AP WAS THERE: Pope John Paul II arrives in Cuba
On Jan. 21, 1998, Pope John Paul II became the first Catholic pontiff to visit Cuba, and more than 20 AP writers, editors, photographers and TV staffers arrived to cover the historic visit.
Welcomed by President Fidel Castro and multitudes of Cuba's hard-pressed but hopeful people, Pope John Paul II began a historic pilgrimage Wednesday to this island of embattled faith and struggling revolution.
The pope told the crowd at Havana's airport he was praying that Cuba would become a land of "freedom, mutual trust, social justice and lasting peace."
"May Cuba, with all its magnificent potential, open itself up to the world, and may the world open itself up to Cuba," he declared in an arrival statement.
[...] he firmly endorsed what he called the "legitimate desires" of the Roman Catholic Church in Cuba — its quest for more privileges under Castro's communist government.

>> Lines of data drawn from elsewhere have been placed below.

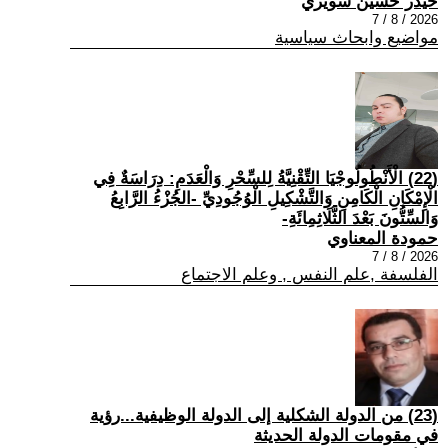
حيدر حسين سويري
2026 / 8 / 7
مواضيع وابحاث سياسية
(22) الْأَنْطُولُوجْيَا التِّقْنِيَّةُ لِلسِّحْرِ وَالْعَدَمِ: دِرَاسَةٌ فِي
الْإِمْكَانِ الْكَامِنِ وَالتَّشْكِيلِ الْوُجُودِيِّ -الجُزْءُ الرَّابِعُ
وَالسِّتُّونَ بَعْدَ الثَّلَاثِمِائَةِ-
حمودة المعناوي
2026 / 8 / 7
الفلسفة ,علم النفس , وعلم الاجتماع
(23) من الدولة الشكلية إلى الدولة الوظيفية...رؤية
في مقومات الدولة الحديثة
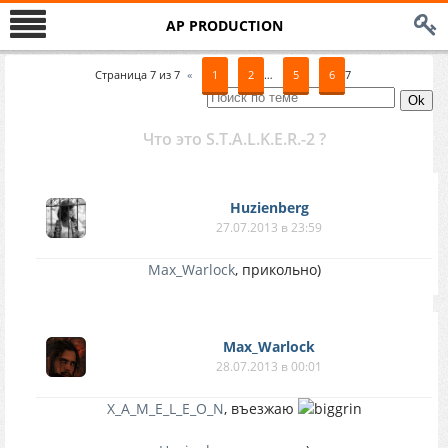
AP PRODUCTION
Страница
7
из
7
«
1
2
…
5
6
7
Что это S.T.A.L.K.E.R.-2 ?
Huzienberg
27.07.2013 в 23:59
Max_Warlock
, прикольно)
Max_Warlock
28.07.2013 в 00:01
X_A_M_E_L_E_O_N
, въезжаю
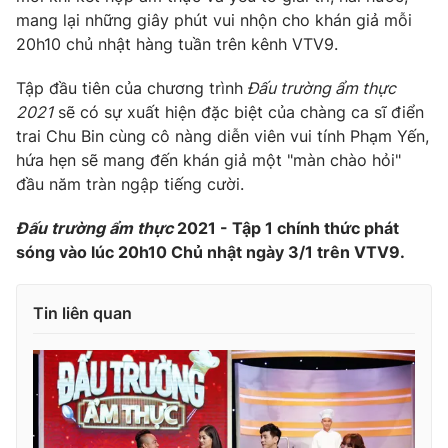
mang lại những giây phút vui nhộn cho khán giả mỗi
20h10 chủ nhật hàng tuần trên kênh VTV9.
Tập đầu tiên của chương trình
Đấu trường ẩm thực
2021
sẽ có sự xuất hiện đặc biệt của chàng ca sĩ điển
trai Chu Bin cùng cô nàng diễn viên vui tính Phạm Yến,
hứa hẹn sẽ mang đến khán giả một "màn chào hỏi"
đầu năm tràn ngập tiếng cười.
Đấu trường ẩm thực
2021 - Tập 1 chính thức phát
sóng vào lúc 20h10 Chủ nhật ngày 3/1 trên VTV9.
Tin liên quan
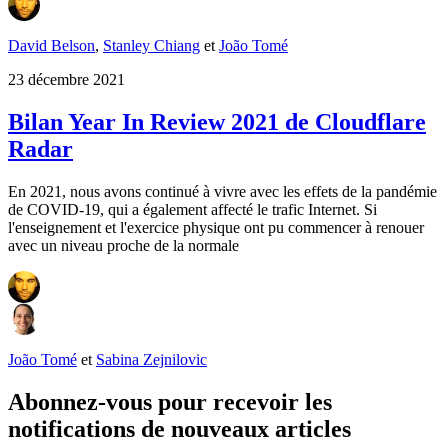
David Belson
,
Stanley Chiang
et
João Tomé
23 décembre 2021
Bilan Year In Review 2021 de Cloudflare
Radar
En 2021, nous avons continué à vivre avec les effets de la pandémie
de COVID-19, qui a également affecté le trafic Internet. Si
l'enseignement et l'exercice physique ont pu commencer à renouer
avec un niveau proche de la normale
João Tomé
et
Sabina Zejnilovic
Abonnez-vous pour recevoir les
notifications de nouveaux articles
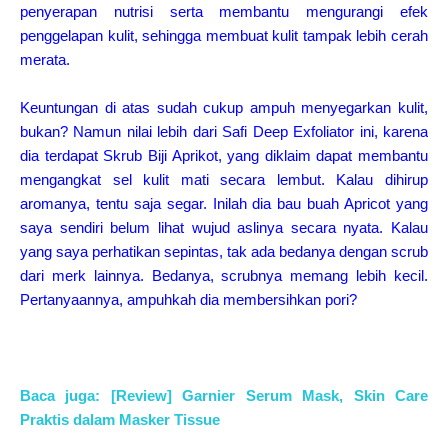
penyerapan nutrisi serta membantu mengurangi efek
penggelapan kulit, sehingga membuat kulit tampak lebih cerah
merata.
Keuntungan di atas sudah cukup ampuh menyegarkan kulit,
bukan? Namun nilai lebih dari Safi Deep Exfoliator ini, karena
dia terdapat Skrub Biji Aprikot, yang diklaim dapat membantu
mengangkat sel kulit mati secara lembut.
Kalau dihirup
aromanya, tentu saja segar. Inilah dia bau buah Apricot yang
saya sendiri belum lihat wujud aslinya secara nyata. Kalau
yang saya perhatikan sepintas, tak ada bedanya dengan scrub
dari merk lainnya. Bedanya, scrubnya memang lebih kecil.
Pertanyaannya, ampuhkah dia membersihkan pori?
Baca juga: [Review] Garnier Serum Mask, Skin Care
Praktis dalam Masker Tissue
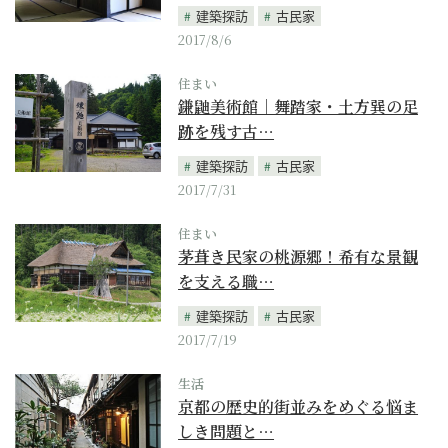
建築探訪
古民家
2017/8/6
住まい
鎌鼬美術館｜舞踏家・土方巽の足
跡を残す古…
建築探訪
古民家
2017/7/31
住まい
茅葺き民家の桃源郷！希有な景観
を支える職…
建築探訪
古民家
2017/7/19
生活
京都の歴史的街並みをめぐる悩ま
しき問題と…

Communist party workers joined church volunteers in tacking the pope's portrait to palm trees, telephone poles and even the backs of bicycle cabs across town.
In an instant, Havana had become a city of startling contrasts — starkest of all the scene at the hallowed Plaza of the Revolution, where the papal procession route passed towering rival images of Christ and of revolutionary hero Che Guevara.
The route also wound past signs of the economic decay omnipresent in Havana after years of revolutionary government and U.S. antagonism — peeling pastel facades, crumbling roadways, fleets of bicycles and decrepit sedans from the 1950s.
[...] strengthening the Cuban church may be the most realistic goal of the papal visit, first discussed by the Vatican and Havana in 1979 but long postponed because of its political sensitivity.
Castro has loosened some strictures on the church since the early 1990s, but Catholic leaders want still more "space" — more access to the public media, more freedom to import foreign priests, perhaps eventually even a restoration of some Catholic education.